The Financial Crimes Enforcement Network says that more than 32 million businesses, including family offices, do not have to comply with the Corporate Transparency Act while a nationwide block on the law is being litigated.
“In light of a recent federal court order, reporting companies are not currently required to file beneficial ownership information with FinCEN and are not subject to liability if they fail to do so while the order remains in force. However, reporting companies may continue to voluntarily submit beneficial ownership information reports,” an alert on the bureau’s website says.
The latest guidance from FinCEN ends a brief period of more significant uncertainty about the CTA, which has been in the making for over a decade and challenged in several courts this year.

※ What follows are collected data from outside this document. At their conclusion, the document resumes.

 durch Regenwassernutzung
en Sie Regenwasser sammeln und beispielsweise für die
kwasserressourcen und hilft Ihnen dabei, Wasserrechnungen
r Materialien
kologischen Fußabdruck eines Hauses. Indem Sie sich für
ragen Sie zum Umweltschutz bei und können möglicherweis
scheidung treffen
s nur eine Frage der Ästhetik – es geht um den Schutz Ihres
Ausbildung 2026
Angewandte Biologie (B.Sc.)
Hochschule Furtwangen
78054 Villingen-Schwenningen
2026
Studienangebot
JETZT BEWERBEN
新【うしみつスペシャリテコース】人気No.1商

Unlike in other cases, a federal court in Texas issued a preliminary injunction on December 3 and blocked the law nationwide, just weeks before a January 1 deadline. The timing of the judge’s opinion in Texas surprised attorneys and left family offices and other entities in limbo, wondering whether they still needed to disclose information about their owners.
Some businesses are certainly cheering the delay and hoping they will never be required to disclose their beneficiaries. Family offices generally don’t want to share information about themselves, partly to conceal a family's identity and often for legitimate reasons.

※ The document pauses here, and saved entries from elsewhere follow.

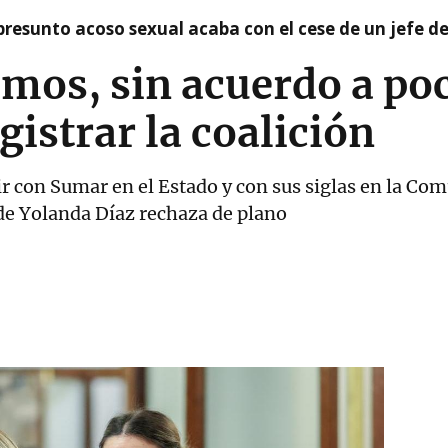
presunto acoso sexual acaba con el cese de un jefe d
mos, sin acuerdo a poc
gistrar la coalición
 con Sumar en el Estado y con sus siglas en la Com
de Yolanda Díaz rechaza de plano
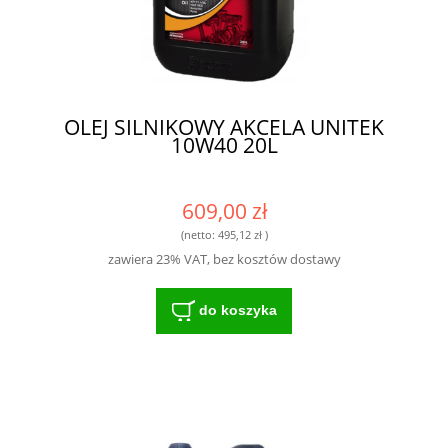
OLEJ SILNIKOWY AKCELA UNITEK
10W40 20L
609,00 zł
(netto:
495,12 zł
)
zawiera 23% VAT, bez kosztów dostawy
do koszyka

But the nationwide injunction does not mean the CTA is dead. The Department of Justice, on behalf of the Department of the Treasury (FinCEN is a bureau of the Treasury), has appealed the Texas injunction, and other courts have already sided with the government in other cases.
“Several district courts have denied requests to enjoin the CTA, ruling in favor of the Department of the Treasury. The government continues to believe — consistent with the conclusions of the U.S. District Courts for the Eastern District of Virginia and the District of Oregon — that the CTA is constitutional,” FinCEN’s alert says.
A bipartisan Congress passed the CTA in 2021 to combat money laundering through anonymous companies in the U.S., which could be used to support corruption, drug trafficking, and terrorism. The law also brought the U.S. up to international disclosure standards and the personal details about beneficial owners submitted to FinCEN are kept in a private database available to law enforcement agencies, not the general public.
Still, opponents say the CTA is overreaching. They argue that someone with access to information about a business's stakeholders could use it as leverage in financial transactions. Stakeholders, especially the offices of ultrawealthy families, are also worried because they can be more susceptible to theft, extortion, kidnapping, and other crimes.